According to the documentation of the Progress<T> class:

Any handler provided to the constructor is invoked through a SynchronizationContext instance captured when the instance is constructed. If there is no current SynchronizationContext at the time of construction, the callbacks will be invoked on the ThreadPool.

The phrase "is invoked through a SynchronizationContext" is a bit vague. What it actually happens is that the method SynchronizationContext.Post is invoked.

When overridden in a derived class, dispatches an asynchronous message to a synchronization context.

The word asynchronous is the key here. In your case you want the reports to occur synchronously (Send), not asynchronously (Post), and the Progress<T> class offers no configuration on whether it invokes the Send or Post method of the captured SynchronizationContext.

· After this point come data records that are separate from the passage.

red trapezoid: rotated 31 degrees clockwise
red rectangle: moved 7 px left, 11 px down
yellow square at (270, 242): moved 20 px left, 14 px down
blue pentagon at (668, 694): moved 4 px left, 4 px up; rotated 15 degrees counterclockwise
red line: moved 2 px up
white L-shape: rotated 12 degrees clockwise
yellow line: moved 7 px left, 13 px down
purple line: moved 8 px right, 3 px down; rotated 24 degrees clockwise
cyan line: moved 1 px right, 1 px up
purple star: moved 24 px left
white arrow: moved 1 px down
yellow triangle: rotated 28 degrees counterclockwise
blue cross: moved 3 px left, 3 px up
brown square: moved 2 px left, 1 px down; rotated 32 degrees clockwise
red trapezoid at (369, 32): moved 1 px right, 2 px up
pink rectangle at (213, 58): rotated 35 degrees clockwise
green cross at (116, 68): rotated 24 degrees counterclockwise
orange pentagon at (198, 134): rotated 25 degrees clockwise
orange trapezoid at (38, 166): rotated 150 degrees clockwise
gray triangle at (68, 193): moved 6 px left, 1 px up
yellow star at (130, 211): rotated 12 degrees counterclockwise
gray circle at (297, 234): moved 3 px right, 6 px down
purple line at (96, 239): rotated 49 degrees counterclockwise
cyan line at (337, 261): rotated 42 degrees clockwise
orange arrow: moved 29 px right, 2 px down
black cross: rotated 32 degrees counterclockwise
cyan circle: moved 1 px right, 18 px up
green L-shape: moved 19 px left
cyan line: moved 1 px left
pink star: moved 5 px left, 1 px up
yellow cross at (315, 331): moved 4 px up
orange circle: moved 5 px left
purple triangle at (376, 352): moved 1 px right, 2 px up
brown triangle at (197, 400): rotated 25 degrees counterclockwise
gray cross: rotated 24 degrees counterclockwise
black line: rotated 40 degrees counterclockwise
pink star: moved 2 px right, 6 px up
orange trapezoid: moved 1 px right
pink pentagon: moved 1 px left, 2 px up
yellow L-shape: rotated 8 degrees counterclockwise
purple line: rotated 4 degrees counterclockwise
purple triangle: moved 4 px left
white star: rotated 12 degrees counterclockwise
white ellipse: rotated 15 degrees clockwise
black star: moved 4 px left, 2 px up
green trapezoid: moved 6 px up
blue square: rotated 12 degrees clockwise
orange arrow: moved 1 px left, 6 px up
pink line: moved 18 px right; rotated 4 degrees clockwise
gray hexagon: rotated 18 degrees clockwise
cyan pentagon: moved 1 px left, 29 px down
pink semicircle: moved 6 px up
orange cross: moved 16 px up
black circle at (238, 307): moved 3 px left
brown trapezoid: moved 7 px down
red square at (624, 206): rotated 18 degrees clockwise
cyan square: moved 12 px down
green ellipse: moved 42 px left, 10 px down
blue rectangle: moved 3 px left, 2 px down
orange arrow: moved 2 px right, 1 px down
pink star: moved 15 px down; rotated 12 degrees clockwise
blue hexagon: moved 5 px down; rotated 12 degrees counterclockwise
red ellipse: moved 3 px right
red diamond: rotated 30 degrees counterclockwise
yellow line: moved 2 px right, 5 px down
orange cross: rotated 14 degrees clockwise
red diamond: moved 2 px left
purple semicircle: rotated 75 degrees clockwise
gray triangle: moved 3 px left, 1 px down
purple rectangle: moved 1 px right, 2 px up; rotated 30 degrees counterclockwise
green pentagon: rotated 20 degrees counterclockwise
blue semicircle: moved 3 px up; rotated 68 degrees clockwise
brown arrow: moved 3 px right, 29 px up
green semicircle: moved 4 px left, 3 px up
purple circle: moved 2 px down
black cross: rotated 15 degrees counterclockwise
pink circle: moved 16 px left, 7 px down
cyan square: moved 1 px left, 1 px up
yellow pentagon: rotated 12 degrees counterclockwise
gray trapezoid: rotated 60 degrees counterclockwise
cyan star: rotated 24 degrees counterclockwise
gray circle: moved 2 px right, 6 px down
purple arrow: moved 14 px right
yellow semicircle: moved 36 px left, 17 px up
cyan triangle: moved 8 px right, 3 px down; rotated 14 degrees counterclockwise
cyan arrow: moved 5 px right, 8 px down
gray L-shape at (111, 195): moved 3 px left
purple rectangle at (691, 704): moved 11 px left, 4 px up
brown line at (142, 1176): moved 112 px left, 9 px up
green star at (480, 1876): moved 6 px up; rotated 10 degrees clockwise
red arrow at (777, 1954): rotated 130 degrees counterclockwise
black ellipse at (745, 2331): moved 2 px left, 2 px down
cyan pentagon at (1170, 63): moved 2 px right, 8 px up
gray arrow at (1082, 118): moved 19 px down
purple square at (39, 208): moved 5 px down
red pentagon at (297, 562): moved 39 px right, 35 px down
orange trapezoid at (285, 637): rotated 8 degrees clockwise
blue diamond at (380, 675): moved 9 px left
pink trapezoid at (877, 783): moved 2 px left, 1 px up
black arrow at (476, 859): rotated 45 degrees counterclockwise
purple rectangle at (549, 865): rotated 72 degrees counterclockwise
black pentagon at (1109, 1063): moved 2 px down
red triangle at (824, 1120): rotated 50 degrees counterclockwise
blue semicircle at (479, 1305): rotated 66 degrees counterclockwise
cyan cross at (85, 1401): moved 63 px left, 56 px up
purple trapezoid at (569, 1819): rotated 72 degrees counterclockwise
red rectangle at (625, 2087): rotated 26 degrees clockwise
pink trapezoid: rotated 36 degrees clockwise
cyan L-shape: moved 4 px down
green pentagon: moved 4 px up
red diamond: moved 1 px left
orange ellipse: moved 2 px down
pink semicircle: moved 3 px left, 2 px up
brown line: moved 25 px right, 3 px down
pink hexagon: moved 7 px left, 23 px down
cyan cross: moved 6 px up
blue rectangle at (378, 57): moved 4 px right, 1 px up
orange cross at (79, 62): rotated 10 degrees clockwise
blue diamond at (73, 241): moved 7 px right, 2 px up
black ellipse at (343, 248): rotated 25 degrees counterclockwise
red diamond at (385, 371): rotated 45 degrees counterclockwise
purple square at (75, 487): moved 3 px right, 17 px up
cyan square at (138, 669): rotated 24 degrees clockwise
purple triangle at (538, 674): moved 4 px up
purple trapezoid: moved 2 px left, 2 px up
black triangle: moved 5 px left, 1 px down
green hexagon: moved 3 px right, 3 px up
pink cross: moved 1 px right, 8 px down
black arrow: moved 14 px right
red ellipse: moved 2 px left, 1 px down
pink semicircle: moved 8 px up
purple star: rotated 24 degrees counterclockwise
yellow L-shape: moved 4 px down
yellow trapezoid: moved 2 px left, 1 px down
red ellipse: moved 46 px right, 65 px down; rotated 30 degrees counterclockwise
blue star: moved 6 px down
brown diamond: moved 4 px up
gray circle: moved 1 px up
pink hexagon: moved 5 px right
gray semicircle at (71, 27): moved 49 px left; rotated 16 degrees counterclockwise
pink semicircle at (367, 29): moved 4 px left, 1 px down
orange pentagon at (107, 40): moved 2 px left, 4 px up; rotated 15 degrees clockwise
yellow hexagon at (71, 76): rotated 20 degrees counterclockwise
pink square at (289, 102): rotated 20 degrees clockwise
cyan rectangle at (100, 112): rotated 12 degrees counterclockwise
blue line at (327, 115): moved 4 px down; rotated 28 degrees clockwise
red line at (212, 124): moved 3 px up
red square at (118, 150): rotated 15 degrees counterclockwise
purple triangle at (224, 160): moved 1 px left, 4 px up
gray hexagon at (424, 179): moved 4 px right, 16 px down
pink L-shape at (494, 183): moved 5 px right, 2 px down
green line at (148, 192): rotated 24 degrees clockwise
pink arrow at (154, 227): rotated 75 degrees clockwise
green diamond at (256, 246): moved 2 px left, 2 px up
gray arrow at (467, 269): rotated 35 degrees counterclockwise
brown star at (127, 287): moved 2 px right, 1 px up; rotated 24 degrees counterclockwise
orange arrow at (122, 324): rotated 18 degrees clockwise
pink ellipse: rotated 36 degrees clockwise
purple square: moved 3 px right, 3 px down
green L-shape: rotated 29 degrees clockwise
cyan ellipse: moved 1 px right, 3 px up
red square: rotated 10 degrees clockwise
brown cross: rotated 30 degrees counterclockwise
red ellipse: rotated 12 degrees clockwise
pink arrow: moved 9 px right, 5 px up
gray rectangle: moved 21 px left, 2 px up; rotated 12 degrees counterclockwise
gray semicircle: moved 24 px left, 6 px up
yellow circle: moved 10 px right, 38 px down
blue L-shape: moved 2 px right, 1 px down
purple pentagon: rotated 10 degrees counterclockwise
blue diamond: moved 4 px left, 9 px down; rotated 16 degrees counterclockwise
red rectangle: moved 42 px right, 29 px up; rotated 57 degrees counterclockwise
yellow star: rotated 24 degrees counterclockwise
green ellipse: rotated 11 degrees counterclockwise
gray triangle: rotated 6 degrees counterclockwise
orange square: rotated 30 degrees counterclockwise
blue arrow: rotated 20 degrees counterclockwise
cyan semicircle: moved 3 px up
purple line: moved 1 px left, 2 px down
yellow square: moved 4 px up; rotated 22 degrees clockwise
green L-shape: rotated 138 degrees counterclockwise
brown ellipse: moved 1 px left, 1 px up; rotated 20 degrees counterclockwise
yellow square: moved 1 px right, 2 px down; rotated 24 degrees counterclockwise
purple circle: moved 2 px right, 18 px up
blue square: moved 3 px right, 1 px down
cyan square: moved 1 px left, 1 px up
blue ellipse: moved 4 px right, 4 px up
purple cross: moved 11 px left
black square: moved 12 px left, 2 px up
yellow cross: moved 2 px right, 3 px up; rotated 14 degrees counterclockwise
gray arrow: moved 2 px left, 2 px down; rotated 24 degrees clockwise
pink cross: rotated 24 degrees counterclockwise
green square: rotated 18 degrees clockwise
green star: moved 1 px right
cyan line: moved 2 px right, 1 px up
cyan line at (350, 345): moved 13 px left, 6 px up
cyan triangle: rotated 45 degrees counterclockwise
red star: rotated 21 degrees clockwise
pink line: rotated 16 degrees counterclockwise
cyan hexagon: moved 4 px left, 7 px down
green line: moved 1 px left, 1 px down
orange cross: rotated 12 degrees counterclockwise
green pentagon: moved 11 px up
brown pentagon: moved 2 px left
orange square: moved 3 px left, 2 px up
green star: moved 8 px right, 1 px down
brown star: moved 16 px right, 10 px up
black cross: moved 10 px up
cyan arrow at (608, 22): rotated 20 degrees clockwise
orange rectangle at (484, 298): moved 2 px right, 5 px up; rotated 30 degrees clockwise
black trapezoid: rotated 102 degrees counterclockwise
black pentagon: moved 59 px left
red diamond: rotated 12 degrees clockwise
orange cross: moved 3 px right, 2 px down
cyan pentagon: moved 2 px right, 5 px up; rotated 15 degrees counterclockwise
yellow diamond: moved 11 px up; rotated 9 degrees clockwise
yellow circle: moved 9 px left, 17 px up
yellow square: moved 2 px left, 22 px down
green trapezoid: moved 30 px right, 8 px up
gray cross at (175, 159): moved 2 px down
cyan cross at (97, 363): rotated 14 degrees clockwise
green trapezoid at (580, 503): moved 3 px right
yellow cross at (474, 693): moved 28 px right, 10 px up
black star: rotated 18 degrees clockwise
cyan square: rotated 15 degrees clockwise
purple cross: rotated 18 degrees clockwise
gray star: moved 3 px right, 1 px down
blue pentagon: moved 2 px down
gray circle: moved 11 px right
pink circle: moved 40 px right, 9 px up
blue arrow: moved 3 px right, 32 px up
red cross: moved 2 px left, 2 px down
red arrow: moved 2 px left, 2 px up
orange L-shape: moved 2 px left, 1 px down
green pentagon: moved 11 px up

Luckily implementing a synchronous IProgress<T> is trivial:

public class SynchronousProgress<T> : IProgress<T>
{
    private readonly Action<T> _handler;
    private readonly SynchronizationContext _synchronizationContext;
    public SynchronousProgress(Action<T> handler)
    {
        ArgumentNullException.ThrowIfNull(handler);
        _handler = handler;
        _synchronizationContext = SynchronizationContext.Current;
    }

    public void Report(T value)
    {
        if (_synchronizationContext is not null)
        {
            _synchronizationContext.Send(s => _handler((T)s), value);
        }
        else
        {
            _handler(value);
        }
    }
}

Just use the SynchronousProgress class instead of the built-in Progress, and you'll no longer need to do tricks with the TaskCompletionSource class.

I should make it clear that the method SynchronousProgress.Report is a blocking method. The caller of this method will block until the handler invocation has been completed.